The Court of Civil Appeals should not have rendered the judgment in this case if the evidence is such that a jury might fairly arrive at the conclusion that the plaintiff was not guilty of contributory negligence by his act of running into the rear of the car of the Street Car Company. Stevens v. Masterson, 90 Tex. 417, 39 S.W. 292, 921; Warren v. Harrold, 92 Tex. 417, 49 S.W. 364.
This presents usually a difficult question for this court, for it calls upon the court to place itself in the attitude of the jury, to determine the weight of the evidence most favorable to the plaintiff, discarding all evidence to the contrary. If, therefore, fairly considering the evidence with a view of arriving at a just solution of the issue between the railway company and the plaintiff, the jury might have concluded that the plaintiff was not guilty of negligence which contributed to his injury, then we must reverse the judgment of the Court of Civil Appeals and remand the case for another trial.
In order to present this question, we will briefly state the points in the evidence of the plaintiff which tend to show the character of his act. In the first place, on the same track he had fallen in behind and followed for some distance, the car of the Interurban Company, into which he ran subsequently, and he saw that it had no light in the rear.
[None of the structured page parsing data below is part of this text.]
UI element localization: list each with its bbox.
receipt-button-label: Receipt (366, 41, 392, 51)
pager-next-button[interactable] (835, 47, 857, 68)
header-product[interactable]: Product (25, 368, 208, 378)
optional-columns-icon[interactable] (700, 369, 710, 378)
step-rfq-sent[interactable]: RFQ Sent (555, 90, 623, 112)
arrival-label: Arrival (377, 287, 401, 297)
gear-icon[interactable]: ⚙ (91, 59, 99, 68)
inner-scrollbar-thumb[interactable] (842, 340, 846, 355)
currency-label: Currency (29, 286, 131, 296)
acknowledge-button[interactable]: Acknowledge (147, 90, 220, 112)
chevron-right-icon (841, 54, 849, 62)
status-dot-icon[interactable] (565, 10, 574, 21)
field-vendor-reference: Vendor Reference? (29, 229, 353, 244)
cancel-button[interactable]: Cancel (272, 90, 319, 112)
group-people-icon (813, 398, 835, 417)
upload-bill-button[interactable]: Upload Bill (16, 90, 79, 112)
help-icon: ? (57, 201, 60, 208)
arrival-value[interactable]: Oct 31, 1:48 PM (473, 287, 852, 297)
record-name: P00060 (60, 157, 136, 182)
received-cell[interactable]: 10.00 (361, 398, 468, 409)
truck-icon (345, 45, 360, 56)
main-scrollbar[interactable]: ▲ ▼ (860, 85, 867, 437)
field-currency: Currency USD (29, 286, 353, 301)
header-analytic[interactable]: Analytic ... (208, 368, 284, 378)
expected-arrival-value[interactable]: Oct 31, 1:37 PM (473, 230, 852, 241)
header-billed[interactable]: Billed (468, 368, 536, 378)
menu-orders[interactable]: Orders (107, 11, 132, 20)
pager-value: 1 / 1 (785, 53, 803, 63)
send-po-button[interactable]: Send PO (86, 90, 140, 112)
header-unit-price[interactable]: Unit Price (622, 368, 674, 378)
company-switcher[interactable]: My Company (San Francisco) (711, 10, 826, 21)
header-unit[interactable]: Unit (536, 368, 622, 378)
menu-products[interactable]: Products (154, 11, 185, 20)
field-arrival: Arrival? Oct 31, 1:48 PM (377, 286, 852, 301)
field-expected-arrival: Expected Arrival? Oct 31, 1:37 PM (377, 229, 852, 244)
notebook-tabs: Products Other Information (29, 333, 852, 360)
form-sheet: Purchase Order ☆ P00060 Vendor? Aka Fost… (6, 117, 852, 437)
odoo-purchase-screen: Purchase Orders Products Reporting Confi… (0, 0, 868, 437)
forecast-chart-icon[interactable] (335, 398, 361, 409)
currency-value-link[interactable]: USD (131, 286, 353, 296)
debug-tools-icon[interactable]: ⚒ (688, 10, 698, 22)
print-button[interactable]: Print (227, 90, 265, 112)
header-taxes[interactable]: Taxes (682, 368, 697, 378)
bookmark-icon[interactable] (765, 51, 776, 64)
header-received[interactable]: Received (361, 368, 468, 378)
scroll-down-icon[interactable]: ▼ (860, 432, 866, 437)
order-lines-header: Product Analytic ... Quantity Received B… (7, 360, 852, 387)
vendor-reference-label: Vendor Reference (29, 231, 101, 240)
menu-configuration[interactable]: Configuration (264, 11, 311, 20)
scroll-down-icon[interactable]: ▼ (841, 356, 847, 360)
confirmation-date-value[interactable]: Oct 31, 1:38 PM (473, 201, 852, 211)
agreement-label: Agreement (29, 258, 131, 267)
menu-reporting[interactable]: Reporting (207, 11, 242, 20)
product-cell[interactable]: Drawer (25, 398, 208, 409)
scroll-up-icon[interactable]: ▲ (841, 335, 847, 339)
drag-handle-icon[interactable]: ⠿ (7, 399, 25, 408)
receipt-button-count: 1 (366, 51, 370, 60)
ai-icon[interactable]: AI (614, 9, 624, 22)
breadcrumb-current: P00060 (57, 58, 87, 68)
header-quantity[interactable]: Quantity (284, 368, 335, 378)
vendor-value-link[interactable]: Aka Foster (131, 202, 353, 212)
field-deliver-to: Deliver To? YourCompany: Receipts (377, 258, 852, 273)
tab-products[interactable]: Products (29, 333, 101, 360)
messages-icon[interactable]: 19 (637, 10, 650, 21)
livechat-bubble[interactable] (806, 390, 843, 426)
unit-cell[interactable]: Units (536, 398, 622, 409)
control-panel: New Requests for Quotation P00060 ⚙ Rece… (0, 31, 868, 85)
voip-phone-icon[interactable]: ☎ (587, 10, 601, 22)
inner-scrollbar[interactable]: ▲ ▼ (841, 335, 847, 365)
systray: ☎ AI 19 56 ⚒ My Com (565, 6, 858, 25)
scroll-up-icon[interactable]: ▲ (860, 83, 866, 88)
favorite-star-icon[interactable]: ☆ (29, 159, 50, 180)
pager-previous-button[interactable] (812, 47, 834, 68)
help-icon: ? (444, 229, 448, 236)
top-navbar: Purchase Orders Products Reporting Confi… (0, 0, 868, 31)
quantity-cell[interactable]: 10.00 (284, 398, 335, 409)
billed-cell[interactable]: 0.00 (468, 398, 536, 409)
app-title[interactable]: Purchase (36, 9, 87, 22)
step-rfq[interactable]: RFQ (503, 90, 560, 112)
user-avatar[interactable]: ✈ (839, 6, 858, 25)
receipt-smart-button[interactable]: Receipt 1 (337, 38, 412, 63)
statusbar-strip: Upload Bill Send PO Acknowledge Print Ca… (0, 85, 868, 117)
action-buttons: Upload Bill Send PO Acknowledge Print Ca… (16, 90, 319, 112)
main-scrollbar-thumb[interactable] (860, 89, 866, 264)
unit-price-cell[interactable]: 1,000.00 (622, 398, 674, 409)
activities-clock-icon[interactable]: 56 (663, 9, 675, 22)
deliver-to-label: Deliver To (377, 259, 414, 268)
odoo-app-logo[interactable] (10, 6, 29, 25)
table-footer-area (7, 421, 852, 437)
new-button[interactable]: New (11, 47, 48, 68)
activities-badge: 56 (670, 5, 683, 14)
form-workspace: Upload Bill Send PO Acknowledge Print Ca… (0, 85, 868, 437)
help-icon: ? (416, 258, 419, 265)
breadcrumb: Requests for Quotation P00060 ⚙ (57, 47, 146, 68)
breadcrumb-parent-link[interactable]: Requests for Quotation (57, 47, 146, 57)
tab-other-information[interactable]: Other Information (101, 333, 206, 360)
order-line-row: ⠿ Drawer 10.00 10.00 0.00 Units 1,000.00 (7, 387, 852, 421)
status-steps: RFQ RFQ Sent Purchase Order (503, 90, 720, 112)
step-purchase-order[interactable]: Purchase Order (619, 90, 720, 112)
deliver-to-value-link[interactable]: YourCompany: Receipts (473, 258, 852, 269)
There was no evidence that the interurban car was required to carry a light in the rear, but we will consider the question upon the assumption that it was the duty of that company to have provided rear lights for its cars under such circumstances. We will therefore assume that the motorman on the interurban car was guilty of negligence in failing to have a light on the rear of the car, with which the car, which the plaintiff was operating, collided. This reduces the question to, Was the plaintiff guilty of such negligence as contributed to his injury as should prevent him from recovering?
It appears from the opinion of the court that there was a rule of the street car company for which the plaintiff operated its car, that no car should run at a higher rate of speed than three miles an hour in crossing a street. There was also a rule that when a car was standing on the opposite side of a street which was being approached, the car approaching should not cross, but should stop and wait until the standing car had crossed over.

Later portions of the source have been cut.